About this exercise: Write out each entry below exactly. Do not include the images.

Records for this task:
____________________

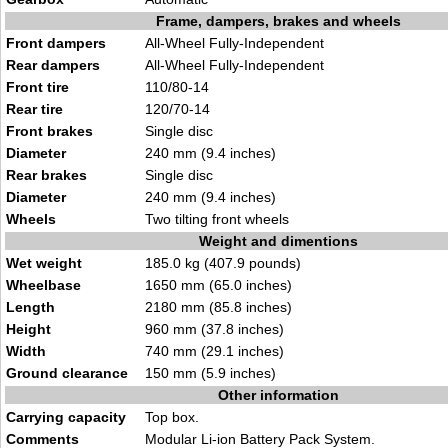
Frame, dampers, brakes and wheels
Front dampers
All-Wheel Fully-Independent
Rear dampers
All-Wheel Fully-Independent
Front tire
110/80-14
Rear tire
120/70-14
Front brakes
Single disc
Diameter
240 mm (9.4 inches)
Rear brakes
Single disc
Diameter
240 mm (9.4 inches)
Wheels
Two tilting front wheels
Weight and dimentions
Wet weight
185.0 kg (407.9 pounds)
Wheelbase
1650 mm (65.0 inches)
Length
2180 mm (85.8 inches)
Height
960 mm (37.8 inches)
Width
740 mm (29.1 inches)
Ground clearance
150 mm (5.9 inches)
Other information
Carrying capacity
Top box.
Comments
Modular Li-ion Battery Pack System.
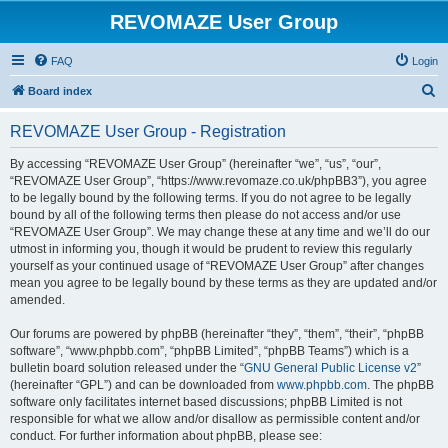
REVOMAZE User Group
FAQ
Login
S
Board index
e
REVOMAZE User Group - Registration
a
r
By accessing “REVOMAZE User Group” (hereinafter “we”, “us”, “our”,
“REVOMAZE User Group”, “https://www.revomaze.co.uk/phpBB3”), you agree
c
to be legally bound by the following terms. If you do not agree to be legally
h
bound by all of the following terms then please do not access and/or use
“REVOMAZE User Group”. We may change these at any time and we’ll do our
utmost in informing you, though it would be prudent to review this regularly
yourself as your continued usage of “REVOMAZE User Group” after changes
mean you agree to be legally bound by these terms as they are updated and/or
amended.
Our forums are powered by phpBB (hereinafter “they”, “them”, “their”, “phpBB
software”, “www.phpbb.com”, “phpBB Limited”, “phpBB Teams”) which is a
bulletin board solution released under the “
GNU General Public License v2
”
(hereinafter “GPL”) and can be downloaded from
www.phpbb.com
. The phpBB
software only facilitates internet based discussions; phpBB Limited is not
responsible for what we allow and/or disallow as permissible content and/or
conduct. For further information about phpBB, please see:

____________________

Written answer:
Frame, dampers, brakes and wheels
Front dampers
All-Wheel Fully-Independent
Rear dampers
All-Wheel Fully-Independent
Front tire
110/80-14
Rear tire
120/70-14
Front brakes
Single disc
Diameter
240 mm (9.4 inches)
Rear brakes
Single disc
Diameter
240 mm (9.4 inches)
Wheels
Two tilting front wheels
Weight and dimentions
Wet weight
185.0 kg (407.9 pounds)
Wheelbase
1650 mm (65.0 inches)
Length
2180 mm (85.8 inches)
Height
960 mm (37.8 inches)
Width
740 mm (29.1 inches)
Ground clearance
150 mm (5.9 inches)
Other information
Carrying capacity
Top box.
Comments
Modular Li-ion Battery Pack System.
REVOMAZE User Group
FAQ
Login
S
Board index
e
REVOMAZE User Group - Registration
a
r
By accessing “REVOMAZE User Group” (hereinafter “we”, “us”, “our”,
“REVOMAZE User Group”, “https://www.revomaze.co.uk/phpBB3”), you agree
c
to be legally bound by the following terms. If you do not agree to be legally
h
bound by all of the following terms then please do not access and/or use
“REVOMAZE User Group”. We may change these at any time and we’ll do our
utmost in informing you, though it would be prudent to review this regularly
yourself as your continued usage of “REVOMAZE User Group” after changes
mean you agree to be legally bound by these terms as they are updated and/or
amended.
Our forums are powered by phpBB (hereinafter “they”, “them”, “their”, “phpBB
software”, “www.phpbb.com”, “phpBB Limited”, “phpBB Teams”) which is a
bulletin board solution released under the “
GNU General Public License v2
”
(hereinafter “GPL”) and can be downloaded from
www.phpbb.com
. The phpBB
software only facilitates internet based discussions; phpBB Limited is not
responsible for what we allow and/or disallow as permissible content and/or
conduct. For further information about phpBB, please see:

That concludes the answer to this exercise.